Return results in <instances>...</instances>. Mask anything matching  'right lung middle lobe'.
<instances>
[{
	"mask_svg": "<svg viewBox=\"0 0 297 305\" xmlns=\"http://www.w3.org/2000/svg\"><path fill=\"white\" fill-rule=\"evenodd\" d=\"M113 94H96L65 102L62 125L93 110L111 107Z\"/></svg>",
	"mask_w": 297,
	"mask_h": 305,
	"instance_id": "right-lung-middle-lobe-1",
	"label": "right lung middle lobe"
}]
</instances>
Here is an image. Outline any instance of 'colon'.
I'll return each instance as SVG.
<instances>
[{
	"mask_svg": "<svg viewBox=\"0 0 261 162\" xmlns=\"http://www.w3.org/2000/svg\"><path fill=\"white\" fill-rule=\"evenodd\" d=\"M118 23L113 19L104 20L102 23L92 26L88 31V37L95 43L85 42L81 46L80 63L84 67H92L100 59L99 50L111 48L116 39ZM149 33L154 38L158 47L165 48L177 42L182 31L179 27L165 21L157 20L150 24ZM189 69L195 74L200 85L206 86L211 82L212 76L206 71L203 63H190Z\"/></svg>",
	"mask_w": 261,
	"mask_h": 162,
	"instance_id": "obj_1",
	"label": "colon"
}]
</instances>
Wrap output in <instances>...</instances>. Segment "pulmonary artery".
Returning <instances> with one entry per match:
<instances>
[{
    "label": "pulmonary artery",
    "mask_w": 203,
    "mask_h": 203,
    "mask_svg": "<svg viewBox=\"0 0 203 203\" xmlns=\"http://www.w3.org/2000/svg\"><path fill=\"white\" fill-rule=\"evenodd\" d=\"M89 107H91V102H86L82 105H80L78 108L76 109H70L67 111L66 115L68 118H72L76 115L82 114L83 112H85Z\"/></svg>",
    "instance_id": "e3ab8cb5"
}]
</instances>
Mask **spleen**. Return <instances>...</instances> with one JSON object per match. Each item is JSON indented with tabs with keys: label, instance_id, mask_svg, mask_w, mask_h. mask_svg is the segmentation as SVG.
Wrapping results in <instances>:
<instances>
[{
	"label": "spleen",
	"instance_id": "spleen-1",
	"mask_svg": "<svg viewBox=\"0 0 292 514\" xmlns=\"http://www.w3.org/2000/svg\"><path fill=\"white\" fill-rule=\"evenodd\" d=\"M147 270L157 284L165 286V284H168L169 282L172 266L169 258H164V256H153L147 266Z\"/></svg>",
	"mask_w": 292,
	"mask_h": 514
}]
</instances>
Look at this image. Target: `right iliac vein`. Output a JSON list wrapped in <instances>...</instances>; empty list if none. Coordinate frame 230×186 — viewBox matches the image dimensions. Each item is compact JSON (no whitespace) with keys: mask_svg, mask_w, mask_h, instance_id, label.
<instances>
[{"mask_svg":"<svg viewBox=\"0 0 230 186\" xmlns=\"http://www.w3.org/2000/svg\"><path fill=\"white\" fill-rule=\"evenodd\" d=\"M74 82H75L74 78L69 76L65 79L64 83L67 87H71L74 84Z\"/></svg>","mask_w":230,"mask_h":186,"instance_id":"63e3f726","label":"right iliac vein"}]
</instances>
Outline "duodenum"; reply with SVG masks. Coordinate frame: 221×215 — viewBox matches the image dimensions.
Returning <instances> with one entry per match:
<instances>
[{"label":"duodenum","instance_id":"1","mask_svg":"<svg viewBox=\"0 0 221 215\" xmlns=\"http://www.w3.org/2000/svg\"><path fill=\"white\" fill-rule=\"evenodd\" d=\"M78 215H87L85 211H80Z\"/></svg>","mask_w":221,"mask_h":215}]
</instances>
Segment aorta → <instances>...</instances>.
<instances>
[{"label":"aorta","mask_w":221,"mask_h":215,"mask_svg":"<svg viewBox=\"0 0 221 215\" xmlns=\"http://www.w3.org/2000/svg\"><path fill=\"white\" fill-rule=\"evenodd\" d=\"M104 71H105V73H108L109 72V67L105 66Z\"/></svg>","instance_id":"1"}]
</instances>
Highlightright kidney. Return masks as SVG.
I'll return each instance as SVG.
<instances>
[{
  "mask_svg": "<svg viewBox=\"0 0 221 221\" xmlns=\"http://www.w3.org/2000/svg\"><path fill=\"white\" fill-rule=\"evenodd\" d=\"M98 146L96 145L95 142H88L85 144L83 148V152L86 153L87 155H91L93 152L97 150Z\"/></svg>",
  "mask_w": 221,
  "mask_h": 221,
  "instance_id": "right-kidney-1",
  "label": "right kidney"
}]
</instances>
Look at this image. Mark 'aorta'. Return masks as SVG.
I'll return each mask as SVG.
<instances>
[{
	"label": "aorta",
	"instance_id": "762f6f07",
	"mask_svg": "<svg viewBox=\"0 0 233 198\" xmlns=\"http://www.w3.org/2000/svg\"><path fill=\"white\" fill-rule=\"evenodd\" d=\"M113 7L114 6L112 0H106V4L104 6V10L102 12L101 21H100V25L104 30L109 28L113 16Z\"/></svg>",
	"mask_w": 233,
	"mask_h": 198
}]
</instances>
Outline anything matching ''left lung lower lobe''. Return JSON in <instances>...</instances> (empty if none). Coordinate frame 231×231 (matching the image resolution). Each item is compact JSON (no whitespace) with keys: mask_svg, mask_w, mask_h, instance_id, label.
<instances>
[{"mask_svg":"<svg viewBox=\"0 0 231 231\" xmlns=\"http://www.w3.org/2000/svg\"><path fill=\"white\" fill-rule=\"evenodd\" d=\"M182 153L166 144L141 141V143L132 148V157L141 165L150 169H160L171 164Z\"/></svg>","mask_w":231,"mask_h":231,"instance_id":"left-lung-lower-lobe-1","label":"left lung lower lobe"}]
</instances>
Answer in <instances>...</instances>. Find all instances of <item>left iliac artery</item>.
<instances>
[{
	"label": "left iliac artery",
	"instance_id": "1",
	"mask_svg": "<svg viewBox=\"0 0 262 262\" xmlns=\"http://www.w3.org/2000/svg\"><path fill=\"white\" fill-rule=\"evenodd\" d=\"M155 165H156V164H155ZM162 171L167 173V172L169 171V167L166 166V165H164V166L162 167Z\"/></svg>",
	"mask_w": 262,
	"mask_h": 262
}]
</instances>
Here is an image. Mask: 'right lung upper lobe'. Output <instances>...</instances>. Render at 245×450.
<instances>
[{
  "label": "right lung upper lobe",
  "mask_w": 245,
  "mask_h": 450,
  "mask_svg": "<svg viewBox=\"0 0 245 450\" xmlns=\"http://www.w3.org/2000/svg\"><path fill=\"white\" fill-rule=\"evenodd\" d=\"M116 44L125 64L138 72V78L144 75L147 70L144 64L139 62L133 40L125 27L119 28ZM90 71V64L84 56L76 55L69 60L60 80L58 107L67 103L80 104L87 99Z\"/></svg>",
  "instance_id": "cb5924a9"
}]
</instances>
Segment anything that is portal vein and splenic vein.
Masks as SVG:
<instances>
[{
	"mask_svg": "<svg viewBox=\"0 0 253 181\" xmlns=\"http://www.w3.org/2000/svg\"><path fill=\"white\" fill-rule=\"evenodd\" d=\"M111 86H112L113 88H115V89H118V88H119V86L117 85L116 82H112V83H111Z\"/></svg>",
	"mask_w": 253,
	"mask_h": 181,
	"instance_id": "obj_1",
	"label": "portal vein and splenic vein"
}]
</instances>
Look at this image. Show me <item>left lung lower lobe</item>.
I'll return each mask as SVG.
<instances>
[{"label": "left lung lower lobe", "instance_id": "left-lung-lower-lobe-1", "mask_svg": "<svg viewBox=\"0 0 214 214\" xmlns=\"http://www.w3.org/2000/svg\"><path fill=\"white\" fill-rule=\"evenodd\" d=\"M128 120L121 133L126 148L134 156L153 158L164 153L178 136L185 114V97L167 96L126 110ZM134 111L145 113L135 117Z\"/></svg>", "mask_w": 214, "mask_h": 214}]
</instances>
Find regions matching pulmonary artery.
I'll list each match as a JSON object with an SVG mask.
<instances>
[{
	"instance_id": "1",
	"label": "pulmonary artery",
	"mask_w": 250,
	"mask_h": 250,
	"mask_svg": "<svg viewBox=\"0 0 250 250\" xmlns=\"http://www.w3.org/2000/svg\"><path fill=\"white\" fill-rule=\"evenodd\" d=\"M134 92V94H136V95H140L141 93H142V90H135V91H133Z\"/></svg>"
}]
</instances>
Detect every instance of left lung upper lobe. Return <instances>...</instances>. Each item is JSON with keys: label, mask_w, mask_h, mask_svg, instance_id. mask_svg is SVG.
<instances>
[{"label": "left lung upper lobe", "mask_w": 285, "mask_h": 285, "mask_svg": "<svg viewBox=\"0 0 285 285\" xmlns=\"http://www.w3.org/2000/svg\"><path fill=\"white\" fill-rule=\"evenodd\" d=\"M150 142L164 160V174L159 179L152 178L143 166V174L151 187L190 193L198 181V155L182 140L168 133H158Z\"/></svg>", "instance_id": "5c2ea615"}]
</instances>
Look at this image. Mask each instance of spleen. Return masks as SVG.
::::::::
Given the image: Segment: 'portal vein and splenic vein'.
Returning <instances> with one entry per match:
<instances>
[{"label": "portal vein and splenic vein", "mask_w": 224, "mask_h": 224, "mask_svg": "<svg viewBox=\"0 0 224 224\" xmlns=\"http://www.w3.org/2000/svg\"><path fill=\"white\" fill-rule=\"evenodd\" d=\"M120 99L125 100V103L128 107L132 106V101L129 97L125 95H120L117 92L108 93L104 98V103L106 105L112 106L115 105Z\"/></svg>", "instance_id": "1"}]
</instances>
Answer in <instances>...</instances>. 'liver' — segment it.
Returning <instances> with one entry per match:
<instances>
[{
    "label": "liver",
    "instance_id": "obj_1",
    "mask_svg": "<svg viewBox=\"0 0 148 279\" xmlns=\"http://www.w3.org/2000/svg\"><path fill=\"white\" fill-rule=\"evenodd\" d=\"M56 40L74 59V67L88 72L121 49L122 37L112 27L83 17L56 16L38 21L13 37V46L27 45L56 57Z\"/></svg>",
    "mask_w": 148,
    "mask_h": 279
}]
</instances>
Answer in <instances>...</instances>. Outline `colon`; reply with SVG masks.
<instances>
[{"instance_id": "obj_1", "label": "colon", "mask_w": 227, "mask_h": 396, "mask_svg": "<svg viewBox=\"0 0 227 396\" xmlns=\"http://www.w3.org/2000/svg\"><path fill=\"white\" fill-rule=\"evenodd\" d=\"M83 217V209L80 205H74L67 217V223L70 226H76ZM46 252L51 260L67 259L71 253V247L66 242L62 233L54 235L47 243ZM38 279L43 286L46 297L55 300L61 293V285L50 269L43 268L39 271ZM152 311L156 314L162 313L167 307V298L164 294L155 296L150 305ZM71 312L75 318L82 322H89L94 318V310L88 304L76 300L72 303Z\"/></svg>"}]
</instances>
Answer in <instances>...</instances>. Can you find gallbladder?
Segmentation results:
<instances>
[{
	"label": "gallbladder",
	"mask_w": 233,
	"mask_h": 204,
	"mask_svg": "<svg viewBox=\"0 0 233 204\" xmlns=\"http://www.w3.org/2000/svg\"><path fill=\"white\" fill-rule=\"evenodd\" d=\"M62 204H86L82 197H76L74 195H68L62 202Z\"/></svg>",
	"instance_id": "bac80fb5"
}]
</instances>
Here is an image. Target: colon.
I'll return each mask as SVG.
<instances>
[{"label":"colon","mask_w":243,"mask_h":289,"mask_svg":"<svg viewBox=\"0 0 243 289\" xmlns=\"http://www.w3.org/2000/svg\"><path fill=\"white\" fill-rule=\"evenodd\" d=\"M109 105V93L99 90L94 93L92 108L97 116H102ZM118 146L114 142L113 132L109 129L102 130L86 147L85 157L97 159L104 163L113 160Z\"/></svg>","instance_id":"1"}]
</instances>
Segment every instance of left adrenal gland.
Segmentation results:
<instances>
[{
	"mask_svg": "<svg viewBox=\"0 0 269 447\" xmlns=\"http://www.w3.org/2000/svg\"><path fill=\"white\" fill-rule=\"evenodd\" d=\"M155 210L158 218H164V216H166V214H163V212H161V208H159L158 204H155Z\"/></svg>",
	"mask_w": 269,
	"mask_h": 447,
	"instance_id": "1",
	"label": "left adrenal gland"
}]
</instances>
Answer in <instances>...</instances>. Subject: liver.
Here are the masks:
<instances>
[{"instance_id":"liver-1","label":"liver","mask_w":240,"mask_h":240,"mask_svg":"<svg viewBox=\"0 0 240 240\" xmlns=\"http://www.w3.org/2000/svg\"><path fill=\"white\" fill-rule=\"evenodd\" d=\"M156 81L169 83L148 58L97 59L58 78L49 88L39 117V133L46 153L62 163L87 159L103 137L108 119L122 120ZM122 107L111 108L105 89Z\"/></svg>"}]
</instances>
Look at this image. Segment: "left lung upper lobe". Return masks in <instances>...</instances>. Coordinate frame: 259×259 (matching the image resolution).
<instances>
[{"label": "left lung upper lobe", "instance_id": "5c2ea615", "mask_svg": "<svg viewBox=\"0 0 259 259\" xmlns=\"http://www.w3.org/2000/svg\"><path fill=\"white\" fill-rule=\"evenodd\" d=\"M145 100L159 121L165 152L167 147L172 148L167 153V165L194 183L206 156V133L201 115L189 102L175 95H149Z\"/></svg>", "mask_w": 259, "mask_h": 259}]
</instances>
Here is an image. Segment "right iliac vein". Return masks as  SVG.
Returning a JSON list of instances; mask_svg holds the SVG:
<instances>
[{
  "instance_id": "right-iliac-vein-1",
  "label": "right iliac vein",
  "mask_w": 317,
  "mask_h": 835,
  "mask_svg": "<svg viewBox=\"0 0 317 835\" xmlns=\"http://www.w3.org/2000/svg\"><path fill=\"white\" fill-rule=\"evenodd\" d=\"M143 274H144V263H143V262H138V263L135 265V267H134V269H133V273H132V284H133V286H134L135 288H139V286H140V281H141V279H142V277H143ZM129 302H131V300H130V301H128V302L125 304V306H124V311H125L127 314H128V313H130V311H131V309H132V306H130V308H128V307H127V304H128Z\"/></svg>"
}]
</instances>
::::::::
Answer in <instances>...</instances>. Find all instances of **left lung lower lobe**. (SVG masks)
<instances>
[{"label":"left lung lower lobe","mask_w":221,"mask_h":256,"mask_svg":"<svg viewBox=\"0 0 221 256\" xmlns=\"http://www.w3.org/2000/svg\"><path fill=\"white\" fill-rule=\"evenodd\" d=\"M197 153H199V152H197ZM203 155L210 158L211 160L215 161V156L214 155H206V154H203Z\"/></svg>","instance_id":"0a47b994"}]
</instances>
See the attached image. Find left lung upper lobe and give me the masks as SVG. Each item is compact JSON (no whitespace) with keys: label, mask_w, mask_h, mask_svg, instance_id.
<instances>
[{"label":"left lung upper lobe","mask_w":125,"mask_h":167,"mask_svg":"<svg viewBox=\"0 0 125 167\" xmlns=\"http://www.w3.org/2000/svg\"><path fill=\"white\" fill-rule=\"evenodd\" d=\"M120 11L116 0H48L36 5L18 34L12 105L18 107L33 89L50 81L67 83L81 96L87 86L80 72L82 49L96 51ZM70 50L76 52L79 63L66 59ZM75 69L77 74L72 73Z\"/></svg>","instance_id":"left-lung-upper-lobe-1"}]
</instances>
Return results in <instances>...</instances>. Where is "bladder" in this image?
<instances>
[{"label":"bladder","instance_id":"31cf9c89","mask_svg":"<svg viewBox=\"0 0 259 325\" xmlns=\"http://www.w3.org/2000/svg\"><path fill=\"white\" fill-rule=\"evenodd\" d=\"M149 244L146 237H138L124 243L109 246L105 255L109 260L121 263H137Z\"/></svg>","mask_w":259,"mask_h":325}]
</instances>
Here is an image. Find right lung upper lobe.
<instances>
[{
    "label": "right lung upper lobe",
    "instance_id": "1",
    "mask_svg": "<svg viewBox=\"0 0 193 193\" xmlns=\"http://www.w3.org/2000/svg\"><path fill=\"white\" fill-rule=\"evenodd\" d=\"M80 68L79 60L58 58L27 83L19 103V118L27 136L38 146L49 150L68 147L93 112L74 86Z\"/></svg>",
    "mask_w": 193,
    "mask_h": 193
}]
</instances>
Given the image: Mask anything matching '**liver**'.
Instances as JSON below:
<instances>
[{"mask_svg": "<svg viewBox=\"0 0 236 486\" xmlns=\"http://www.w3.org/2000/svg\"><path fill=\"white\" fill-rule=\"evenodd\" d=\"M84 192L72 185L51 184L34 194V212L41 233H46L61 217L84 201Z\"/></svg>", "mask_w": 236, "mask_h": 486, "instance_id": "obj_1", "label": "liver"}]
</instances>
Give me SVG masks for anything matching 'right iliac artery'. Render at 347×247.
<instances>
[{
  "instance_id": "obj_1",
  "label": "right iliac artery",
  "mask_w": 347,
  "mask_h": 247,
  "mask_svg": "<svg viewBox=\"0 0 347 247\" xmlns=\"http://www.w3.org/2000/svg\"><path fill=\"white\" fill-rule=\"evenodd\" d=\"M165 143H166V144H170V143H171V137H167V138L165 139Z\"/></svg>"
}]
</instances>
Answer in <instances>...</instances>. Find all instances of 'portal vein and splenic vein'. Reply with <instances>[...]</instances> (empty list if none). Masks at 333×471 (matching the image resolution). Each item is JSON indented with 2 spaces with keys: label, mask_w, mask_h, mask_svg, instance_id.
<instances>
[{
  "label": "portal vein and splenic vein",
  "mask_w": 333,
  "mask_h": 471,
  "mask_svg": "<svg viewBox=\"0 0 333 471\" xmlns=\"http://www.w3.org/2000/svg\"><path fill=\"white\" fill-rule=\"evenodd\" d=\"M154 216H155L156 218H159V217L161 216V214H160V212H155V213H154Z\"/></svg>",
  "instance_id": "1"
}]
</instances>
::::::::
**Task directions**: Retype only the lines above between the line with "Look at this image. Show" and the line with "Look at this image. Mask", counting those two lines as well, and keep every character as it is.

**Solution to the problem**:
Look at this image. Show me <item>left lung lower lobe</item>.
I'll return each mask as SVG.
<instances>
[{"label": "left lung lower lobe", "instance_id": "left-lung-lower-lobe-1", "mask_svg": "<svg viewBox=\"0 0 214 214\" xmlns=\"http://www.w3.org/2000/svg\"><path fill=\"white\" fill-rule=\"evenodd\" d=\"M128 120L121 133L126 148L134 156L153 158L164 153L178 136L185 114V97L167 96L126 110ZM134 111L145 113L135 117Z\"/></svg>", "mask_w": 214, "mask_h": 214}]
</instances>
Find regions matching pulmonary artery.
I'll list each match as a JSON object with an SVG mask.
<instances>
[{
	"instance_id": "1",
	"label": "pulmonary artery",
	"mask_w": 250,
	"mask_h": 250,
	"mask_svg": "<svg viewBox=\"0 0 250 250\" xmlns=\"http://www.w3.org/2000/svg\"><path fill=\"white\" fill-rule=\"evenodd\" d=\"M134 92V94H136V95H140L141 93H142V90H135V91H133Z\"/></svg>"
}]
</instances>
Detect every instance of left lung upper lobe. Return <instances>...</instances>. Each item is JSON with keys: label, mask_w, mask_h, mask_svg, instance_id. mask_svg is SVG.
<instances>
[{"label": "left lung upper lobe", "mask_w": 285, "mask_h": 285, "mask_svg": "<svg viewBox=\"0 0 285 285\" xmlns=\"http://www.w3.org/2000/svg\"><path fill=\"white\" fill-rule=\"evenodd\" d=\"M150 142L164 160V174L159 179L152 178L143 166V174L151 187L190 193L198 181V155L182 140L168 133H158Z\"/></svg>", "instance_id": "5c2ea615"}]
</instances>
Look at this image. Mask each instance of spleen. Return masks as SVG.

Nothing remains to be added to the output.